The scene: An ancient city surrounded by the calming, fragrant scent of pink hybrid Damask roses. The soil is particularly well suited for their survival. It’s so rich a smell that those who walk through the streets are greeted with the aroma when passing the storm drains. For more than 400 years, those who have lived in India’s perfume capital of Kannauj have bottled their “liquid gold,” using traditional methods across more than 200 of the country’s perfume distilleries.
LSA’s Ambuj Tewari, professor of statistics, fondly remembers the sensory wonder of growing up near Kannauj. He recalls visiting family members who worked in the perfume business there and the certain attars, or essential oils, like spicy shamama, earthy khus, and sweet kewda, that take him back.
“As humans, we construct our reality primarily through sight and sound. But olfaction does play a major role in the human experience. The sense of smell is intimately connected with memories.
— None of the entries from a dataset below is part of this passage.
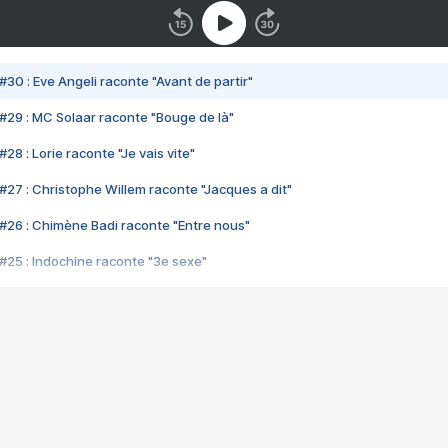
#30 : Eve Angeli raconte "Avant de partir"
#29 : MC Solaar raconte "Bouge de là"
28 : Lorie raconte "Je vais vite"
#27 : Christophe Willem raconte "Jacques a dit"
#26 : Chimène Badi raconte "Entre nous"
#25 : Indochine raconte "3e sexe"
#24 : Zaho raconte "C'est chelou"
#23 : Patrick Bruel raconte "Au café des délices"
#22 : Kyo raconte "Le chemin"
#21 : Nolwenn Leroy raconte "Cassé"
#20 : Patrick Hernandez raconte "Born to be alive"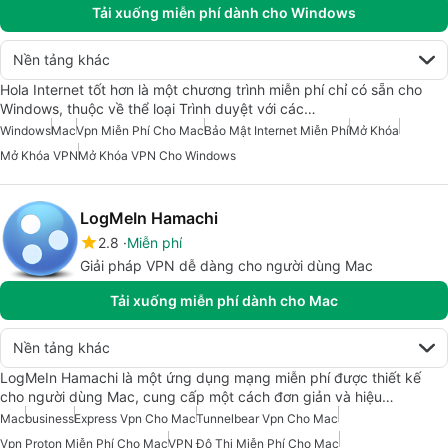
Tải xuống miễn phí dành cho Windows
Nền tảng khác
Hola Internet tốt hơn là một chương trình miễn phí chỉ có sẵn cho
Windows, thuộc về thể loại Trình duyệt với các…
Windows
Mac
Vpn Miễn Phí Cho Mac
Bảo Mật Internet Miễn Phí
Mở Khóa
Mở Khóa VPN
Mở Khóa VPN Cho Windows
LogMeIn Hamachi
2.8
Miễn phí
Giải pháp VPN dễ dàng cho người dùng Mac
Tải xuống miễn phí dành cho Mac
Nền tảng khác
LogMeIn Hamachi là một ứng dụng mạng miễn phí được thiết kế
cho người dùng Mac, cung cấp một cách đơn giản và hiệu…
Mac
business
Express Vpn Cho Mac
Tunnelbear Vpn Cho Mac
Vpn Proton Miễn Phí Cho Mac
VPN Đô Thị Miễn Phí Cho Mac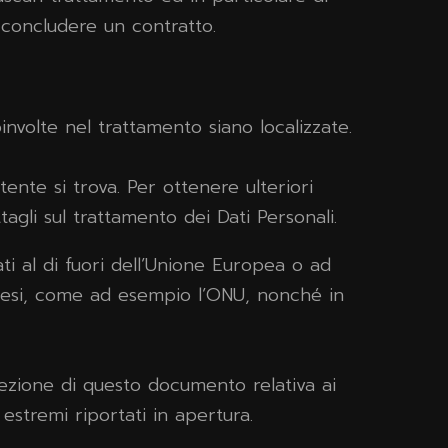
 concludere un contratto.
oinvolte nel trattamento siano localizzate.
tente si trova. Per ottenere ulteriori
tagli sul trattamento dei Dati Personali.
ti al di fuori dell’Unione Europea o ad
 paesi, come ad esempio l’ONU, nonché in
ezione di questo documento relativa ai
 estremi riportati in apertura.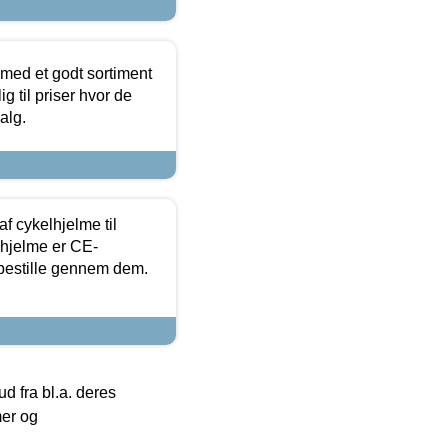
 med et godt sortiment
g til priser hvor de
alg.
f cykelhjelme til
lhjelme er CE-
 bestille gennem dem.
 fra bl.a. deres
mer og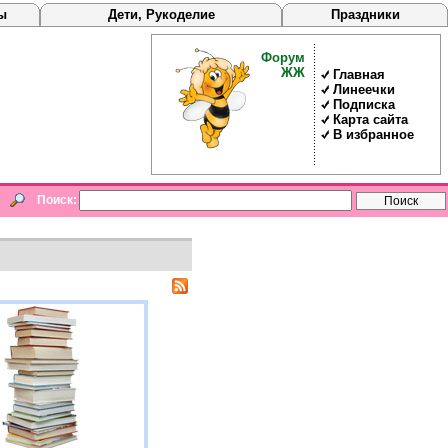
ы
Дети, Рукоделие
Праздники
Форум
ЖЖ
Главная
Линеечки
Подписка
Карта сайта
В избранное
Поиск: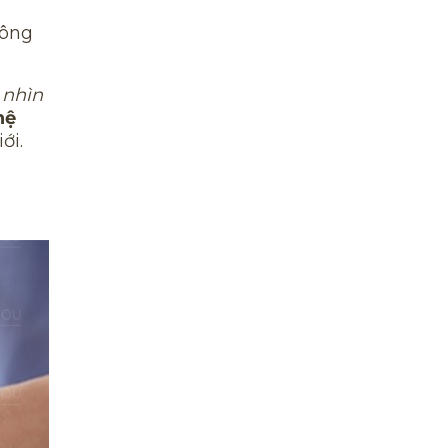
lông
 nhìn
hệ
ới.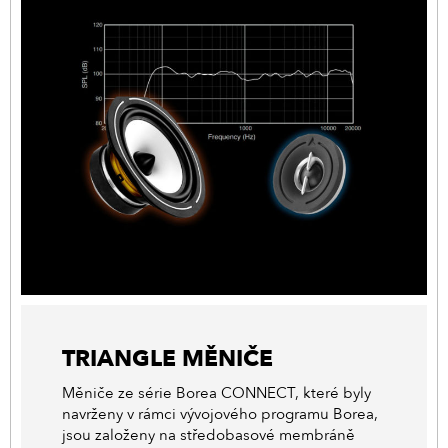
TRIANGLE MĚNIČE
Měniče ze série Borea CONNECT, které byly
navrženy v rámci vývojového programu Borea,
jsou založeny na středobasové membráně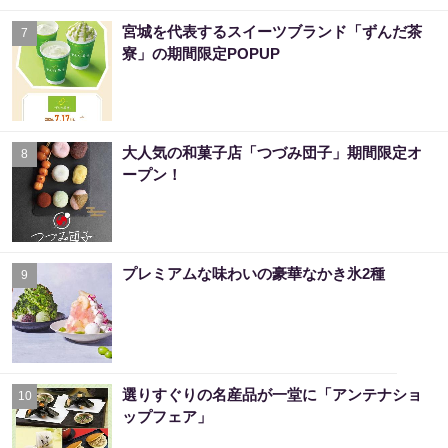
宮城を代表するスイーツブランド「ずんだ茶
7
寮」の期間限定POPUP
大人気の和菓子店「つづみ団子」期間限定オ
8
ープン！
プレミアムな味わいの豪華なかき氷2種
9
選りすぐりの名産品が一堂に「アンテナショ
10
ップフェア」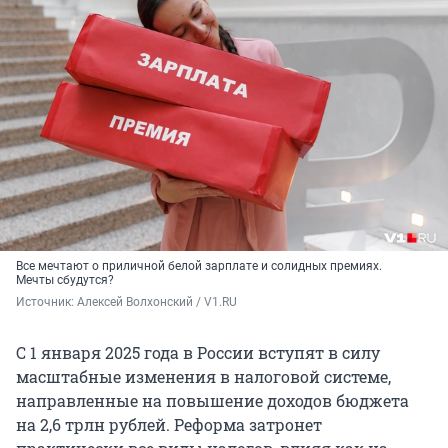
Все мечтают о приличной белой зарплате и солидных премиях.
Мечты сбудутся?
Источник: 
Алексей Волхонский / V1.RU
С 1 января 2025 года в России вступят в силу
масштабные изменения в налоговой системе,
направленные на повышение доходов бюджета
на 2,6 трлн рублей. Реформа затронет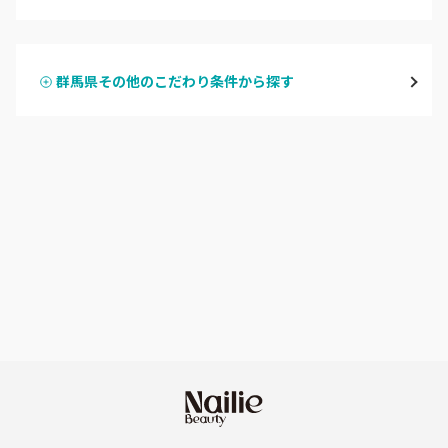
ハンドジェル
桐生・相老・相生
群馬県その他のこだわり条件から探す
ハンドスカルプ
パラジェル
伊勢崎・新伊勢崎
ハンドケアカラー
フィルイン
太田・館林
フット
持ち込み OK
富岡・藤岡・安中
オフのみ
やり放題 あり
渋川・沼田店・みなかみ
初回オフ 無料
群馬県その他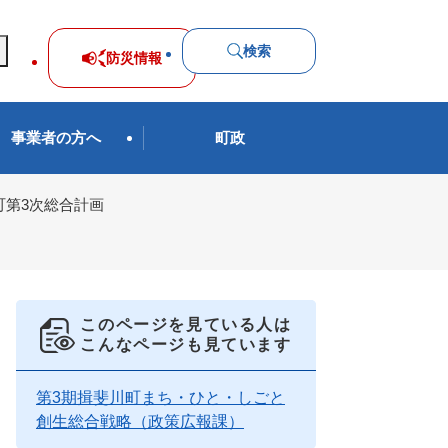
検索
防災
情報
事業者の方へ
町政
町第3次総合計画
このページを見ている人は
こんなページも見ています
第3期揖斐川町まち・ひと・しごと
創生総合戦略（政策広報課）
We enjoy fragrances and perfumes, and the flavor of foods and beverages is a complex experience mediated by both smell and taste, but predominantly smell,” he says.
Tewari combined his interests—smell, the first sense to develop as part of human evolution; chemistry, inspired by his father’s career; and machine learning, a branch of artificial intelligence that seeks to give machines the ability to learn from experience—to embark on an atypical career path.
“I developed an unusual interest, I guess,” he laughs. “Over the years, I found myself drawn more and more to machine olfaction, or the automated simulation of the sense of smell.”
The automated simulation of the sense of smell? Yes, he’s talking about giving a robot a nose, in a way. This could potentially help with testing the quality of food, detecting diseases, finding illicit drugs, and monitoring the environment, among other uses.
If you’re picturing R2-D2 with a prosthetic nose, that’s not exactly right. Tewari’s robot is an ordinary computer, but instead of programming it to spit out binary data of ones and zeros, which would be much more typical in a statistics course, he creates a learning algorithm, consisting of common scent categories and descriptors created by the students, that allows his robot to learn and then assess the chemical composition of a molecule. The computer can then tell you, for example, if it would produce a woody and warm or fruity and fresh scent.